How to complete this task –
A picture-free, exact transcript of the entries below is required.

*-*-*

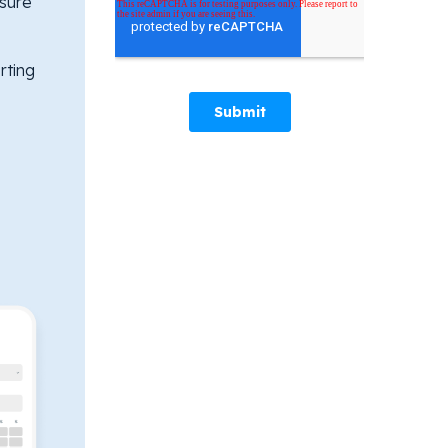
sure
rting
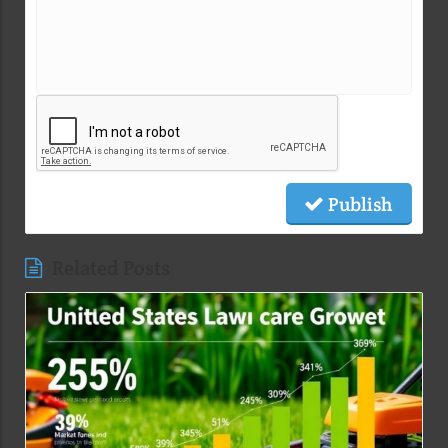
Publish
Related Posts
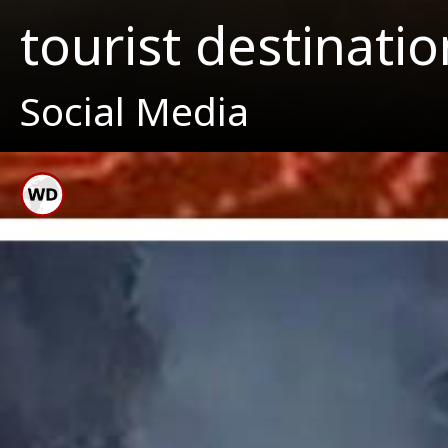
tourist destinatio
Social Media
Haw
Locate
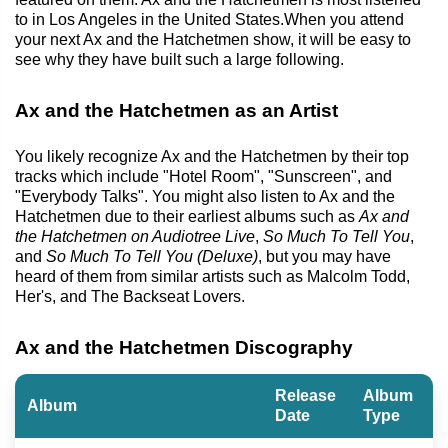
to in Los Angeles in the United States.When you attend
your next Ax and the Hatchetmen show, it will be easy to
see why they have built such a large following.
Ax and the Hatchetmen as an Artist
You likely recognize Ax and the Hatchetmen by their top
tracks which include "Hotel Room", "Sunscreen", and
"Everybody Talks". You might also listen to Ax and the
Hatchetmen due to their earliest albums such as
Ax and
the Hatchetmen on Audiotree Live
,
So Much To Tell You
,
and
So Much To Tell You (Deluxe)
, but you may have
heard of them from similar artists such as Malcolm Todd,
Her's, and The Backseat Lovers.
Ax and the Hatchetmen Discography
Release
Album
Album
Date
Type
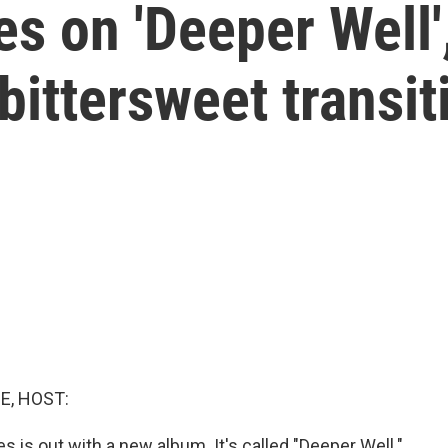
 on 'Deeper Well',
bittersweet transit
E, HOST:
 is out with a new album. It's called "Deeper Well."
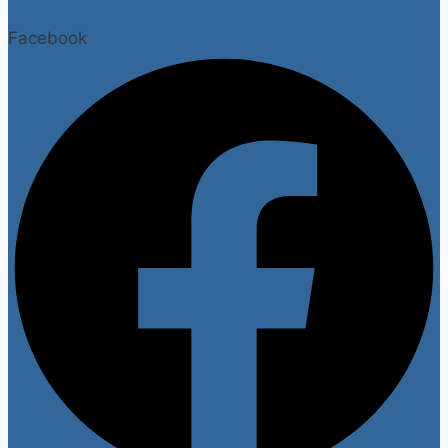
Facebook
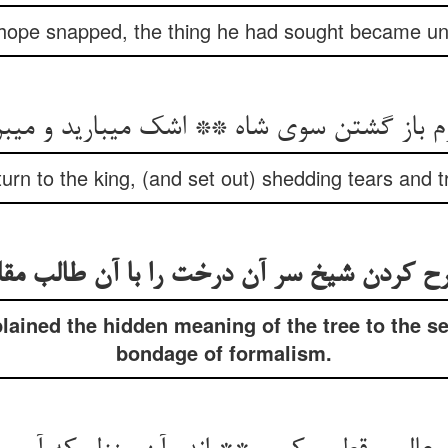
 hope snapped, the thing he had sought became un
م باز گشتن سوی شاه ** اشک می‏بارید و می‏بر
turn to the king, (and set out) shedding tears and t
رح کردن شیخ سر آن درخت را با آن طالب مق
ained the hidden meaning of the tree to the s
bondage of formalism.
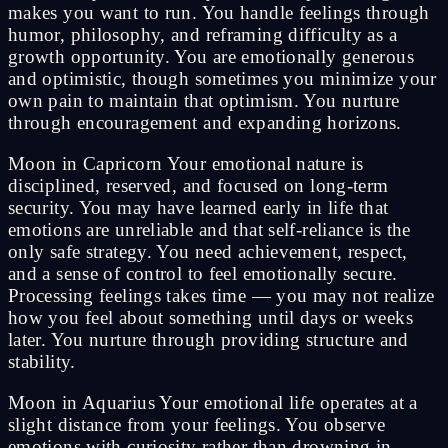
makes you want to run. You handle feelings through
humor, philosophy, and reframing difficulty as a
growth opportunity. You are emotionally generous
and optimistic, though sometimes you minimize your
own pain to maintain that optimism. You nurture
through encouragement and expanding horizons.
Moon in Capricorn Your emotional nature is
disciplined, reserved, and focused on long-term
security. You may have learned early in life that
emotions are unreliable and that self-reliance is the
only safe strategy. You need achievement, respect,
and a sense of control to feel emotionally secure.
Processing feelings takes time — you may not realize
how you feel about something until days or weeks
later. You nurture through providing structure and
stability.
Moon in Aquarius Your emotional life operates at a
slight distance from your feelings. You observe
emotions with curiosity rather than drowning in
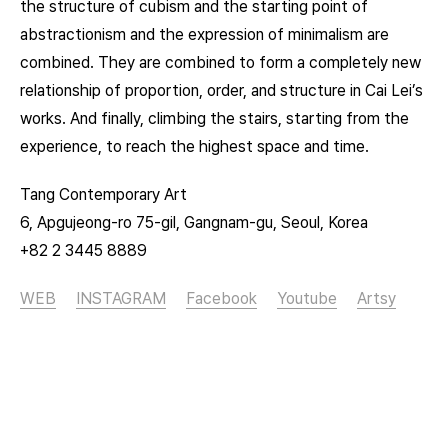
the structure of cubism and the starting point of
abstractionism and the expression of minimalism are
combined. They are combined to form a completely new
relationship of proportion, order, and structure in Cai Lei’s
works. And finally, climbing the stairs, starting from the
experience, to reach the highest space and time.
Tang Contemporary Art
6, Apgujeong-ro 75-gil, Gangnam-gu, Seoul, Korea
+82 2 3445 8889
WEB
INSTAGRAM
Facebook
Youtube
Artsy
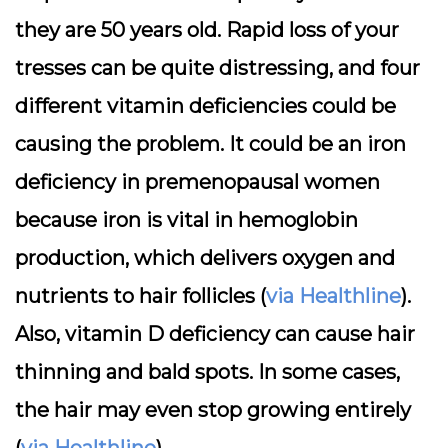
they are 50 years old. Rapid loss of your
tresses can be quite distressing, and four
different vitamin deficiencies could be
causing the problem. It could be an iron
deficiency in premenopausal women
because iron is vital in hemoglobin
production, which delivers oxygen and
nutrients to hair follicles (
via Healthline
).
Also, vitamin D deficiency can cause hair
thinning and bald spots. In some cases,
the hair may even stop growing entirely
(
via Healthline
).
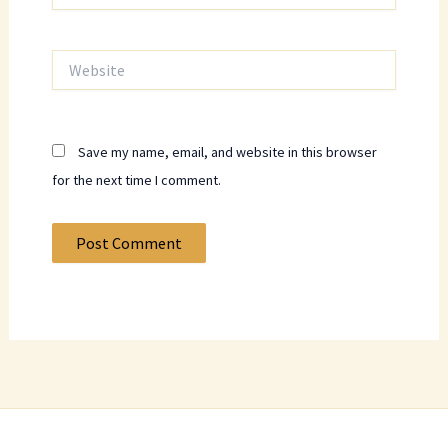
Website
Save my name, email, and website in this browser
for the next time I comment.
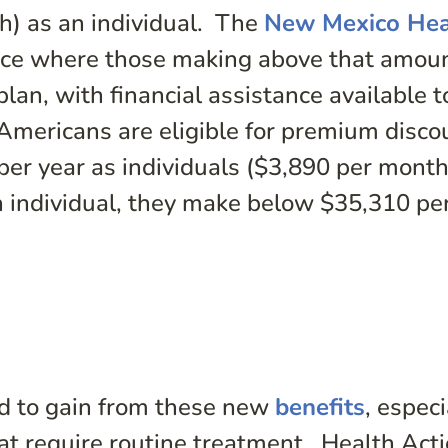
h) as an individual. The
New Mexico Hea
ace where those making above that amou
plan, with financial assistance available t
Americans are eligible for premium disco
per year as individuals ($3,890 per mont
an individual, they make below $35,310 pe
d to gain from these new
benefits
, especi
hat require routine treatment. Health Act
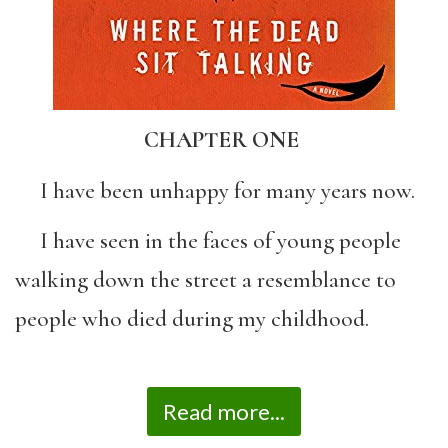
CHAPTER ONE
I have been unhappy for many years now.
I have seen in the faces of young people
walking down the street a resemblance to
people who died during my childhood.
Read more...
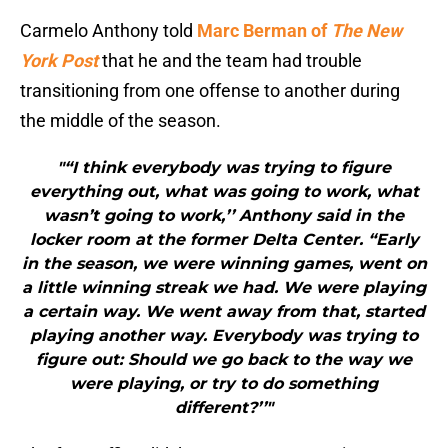
Carmelo Anthony told
Marc Berman of
The New
York Post
that he and the team had trouble
transitioning from one offense to another during
the middle of the season.
"“I think everybody was trying to figure
everything out, what was going to work, what
wasn’t going to work,’’ Anthony said in the
locker room at the former Delta Center. “Early
in the season, we were winning games, went on
a little winning streak we had. We were playing
a certain way. We went away from that, started
playing another way. Everybody was trying to
figure out: Should we go back to the way we
were playing, or try to do something
different?’’"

*-*-*

Finished task –
sure
rting
Publish
Related Posts
tourist destinatio
Social Media
Haw
Locate
to in Los Angeles in the United States.When you attend
your next Ax and the Hatchetmen show, it will be easy to
see why they have built such a large following.
Ax and the Hatchetmen as an Artist
You likely recognize Ax and the Hatchetmen by their top
tracks which include "Hotel Room", "Sunscreen", and
"Everybody Talks". You might also listen to Ax and the
Hatchetmen due to their earliest albums such as
Ax and
the Hatchetmen on Audiotree Live
,
So Much To Tell You
,
and
So Much To Tell You (Deluxe)
, but you may have
heard of them from similar artists such as Malcolm Todd,
Her's, and The Backseat Lovers.
Ax and the Hatchetmen Discography
Release
Album
Album
Date
Type
 on 'Deeper Well',
bittersweet transit
E, HOST:
 is out with a new album. It's called "Deeper Well."
Facebook
 hope snapped, the thing he had sought became un
م باز گشتن سوی شاه ** اشک می‏بارید و می‏بر
turn to the king, (and set out) shedding tears and t
رح کردن شیخ سر آن درخت را با آن طالب مق
ained the hidden meaning of the tree to the s
bondage of formalism.
makes you want to run. You handle feelings through
humor, philosophy, and reframing difficulty as a
growth opportunity. You are emotionally generous
and optimistic, though sometimes you minimize your
own pain to maintain that optimism. You nurture
through encouragement and expanding horizons.
Moon in Capricorn Your emotional nature is
disciplined, reserved, and focused on long-term
security. You may have learned early in life that
emotions are unreliable and that self-reliance is the
only safe strategy. You need achievement, respect,
and a sense of control to feel emotionally secure.
Processing feelings takes time — you may not realize
how you feel about something until days or weeks
later. You nurture through providing structure and
stability.
Moon in Aquarius Your emotional life operates at a
slight distance from your feelings. You observe
emotions with curiosity rather than drowning in
the structure of cubism and the starting point of
abstractionism and the expression of minimalism are
combined. They are combined to form a completely new
relationship of proportion, order, and structure in Cai Lei’s
works. And finally, climbing the stairs, starting from the
experience, to reach the highest space and time.
Tang Contemporary Art
6, Apgujeong-ro 75-gil, Gangnam-gu, Seoul, Korea
+82 2 3445 8889
WEB
INSTAGRAM
Facebook
Youtube
Artsy
they are 50 years old. Rapid loss of your
tresses can be quite distressing, and four
different vitamin deficiencies could be
causing the problem. It could be an iron
deficiency in premenopausal women
because iron is vital in hemoglobin
production, which delivers oxygen and
nutrients to hair follicles (
via Healthline
).
Also, vitamin D deficiency can cause hair
thinning and bald spots. In some cases,
the hair may even stop growing entirely
(
via Healthline
).
Website
Save my name, email, and website in this browser
for the next time I comment.
h) as an individual. The
New Mexico Hea
ace where those making above that amou
plan, with financial assistance available t
Americans are eligible for premium disco
per year as individuals ($3,890 per mont
an individual, they make below $35,310 pe
d to gain from these new
benefits
, especi
hat require routine treatment. Health Act
CHAPTER ONE
I have been unhappy for many years now.
I have seen in the faces of young people
walking down the street a resemblance to
people who died during my childhood.
Read more...
Carmelo Anthony told
Marc Berman of
The New
York Post
that he and the team had trouble
transitioning from one offense to another during
the middle of the season.
"“I think everybody was trying to figure
everything out, what was going to work, what
wasn’t going to work,’’ Anthony said in the
locker room at the former Delta Center. “Early
in the season, we were winning games, went on
a little winning streak we had. We were playing
a certain way. We went away from that, started
playing another way. Everybody was trying to
figure out: Should we go back to the way we
were playing, or try to do something
different?’’"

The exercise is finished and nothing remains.